Lacie smiled, too, hoping friendliness from her might afford kindness for her chicks, but the man just nodded and said, “Good day, ma’am.” She watched him retreat to the maintenance shed, then returned her attention to her new little friends. It was the most yellow she’d felt in a long time.
Her family’s shadows caught up with Lacie first. What are you doing, weirdo, one of her brothers asked. Those little peckers ran loose all over our farm, her grandmother said. They crapped everywhere. You know they’re all going to die, right? her other brother said. The resort cats will get ‘em. Aren’t you hungry, her mother wanted to know. Her father consulted his phone, but abstained from participation.
Lacie wished the ring’s colors could shine through her belly button; the jolly yellow was already fading, and her family never even saw how it could shine. She followed them in to dinner, hoping to see the little hen and her chicks again in the morning before they left for the airport.
Later, a clattering somewhere off their balcony startled her awake. Careful not to disturb her brothers, spooning in the other bed, she slid open the balcony door and stepped outside.

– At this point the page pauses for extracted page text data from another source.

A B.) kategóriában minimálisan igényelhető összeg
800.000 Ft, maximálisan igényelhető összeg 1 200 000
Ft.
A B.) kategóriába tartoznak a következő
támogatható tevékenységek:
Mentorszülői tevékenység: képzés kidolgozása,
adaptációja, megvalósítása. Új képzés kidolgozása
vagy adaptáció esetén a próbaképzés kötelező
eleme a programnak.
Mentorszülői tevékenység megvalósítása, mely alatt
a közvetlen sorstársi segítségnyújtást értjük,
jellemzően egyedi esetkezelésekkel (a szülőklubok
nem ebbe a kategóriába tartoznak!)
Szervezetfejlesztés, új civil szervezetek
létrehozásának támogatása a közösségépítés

The moon, full over the water, hid nothing. The groundskeeper’s rake struck the ground again and again. The man hopped left and right, lunging at one or two of the chicks, which ran but were caught. Beating Mama Hen into stillness took four swings, and the man was panting when he finally lowered the rake; she could hear his breath, even over the surf. Dark, ragged shapes peeled away from the shadows and slunk closer, yowling.
“Here you go,” the man said. He plucked a tiny crushed body from the ground and tossed it to the cats circling his feet. He must’ve heard the noises coming from her throat; or maybe he saw the colors flashing from her stomach, the crimson and fuchsia and white and black and black and black catching his eye, drawing his attention upwards.

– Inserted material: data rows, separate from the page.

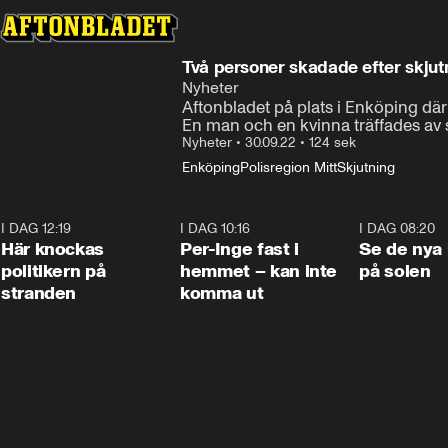
Två personer skadade efter skju
Nyheter
Aftonbladet på plats i Enköping där
En man och en kvinna träffades av s
Nyheter
•
30.09.22
•
124 sek
Enköping
Polisregion Mitt
Skjutning
I DAG 12:19
0:45
I DAG 10:16
1:26
I DAG 08:20
Här knockas
Per-Inge fast i
Se de nya 
politikern på
hemmet – kan inte
på solen
stranden
komma ut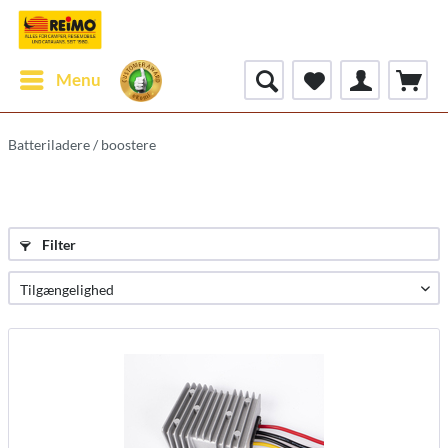
Menu
Batteriladere / boostere
Filter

She stepped back into the doorway when the cats below began snarling and hissing, fighting over the tiny scraps. She waited there, in the dark, not a single color shining from her abdomen until she heard the man turn the hose on the cats and begin spraying down the walkway.
When she wheeled her suitcase past the perfect flower beds the next morning, she searched for signs of the little family. Not a shred of the too-vibrant mulch was out of place.

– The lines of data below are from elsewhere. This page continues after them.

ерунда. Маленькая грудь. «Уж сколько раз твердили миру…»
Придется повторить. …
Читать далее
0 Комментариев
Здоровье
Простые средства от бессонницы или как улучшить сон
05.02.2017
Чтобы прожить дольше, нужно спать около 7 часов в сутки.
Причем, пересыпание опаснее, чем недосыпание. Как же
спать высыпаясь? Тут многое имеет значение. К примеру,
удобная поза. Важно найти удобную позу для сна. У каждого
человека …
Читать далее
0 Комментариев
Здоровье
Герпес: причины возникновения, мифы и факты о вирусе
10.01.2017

I told you, the cats got ‘em, one of her brothers said, noticing her notice their absence. Hard life for soft little things like that, her grandmother said. Short life, you mean, said her other brother. Her father said, Flight’s on time. Everybody have fun? Lacie reached her free hand out to her mother, hope rising pink from it like steam, and waited for her to take it.